A lack of empathy, whether it be an instilled pathology or a manifestation of loyalty to one’s tribe, which our governments and courts have encouraged by favouring religious distinctiveness over shared secular values, means we can no longer count that love of country or respect for Western values will see us through.

The threat that an absence of empathy and tribalism poses can be significantly reduced if we diminish the hate-that-binds; we must stop a god’s pathological loathing for those who believe He is a figment of one man’s imagination from corrupting innocence.

How do we achieve this? We limit a child’s exposure to the Koran. We make the Book for adults only.
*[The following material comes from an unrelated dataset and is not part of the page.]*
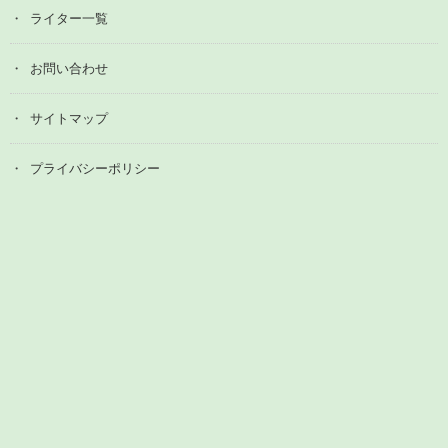
ライター一覧
お問い合わせ
サイトマップ
プライバシーポリシー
By having you read what children who should be enjoying Babar the Elephant and Cinderella are reading, I hope to persuade you to do just that—for their sake, and ours.


[1]  Mary is the only woman mentioned by name in the Koran. Allah cannot avoid saying it in His self-serving account of the birth of her famous son. The infant Jesus, only a few hours after his birth and at the request of his mother who was being accused of having a child out of wedlock, would loudly proclaim that he is a prophet sent by Allah:

19:27 Then she brought him (the child) to her people, carrying him. They said: “O Mary, you have surely committed a strange thing.

19:28 “Sister of Aaron, your father was not an evil man and your mother was not unchaste.”

19:29 Whereupon she pointed to him. They said: “How will we talk to one who is still an infant in the cradle?”

19:30 He (Jesus) said: “Indeed, I am the servant of Allah, Who gave me the Book and made me a Prophet.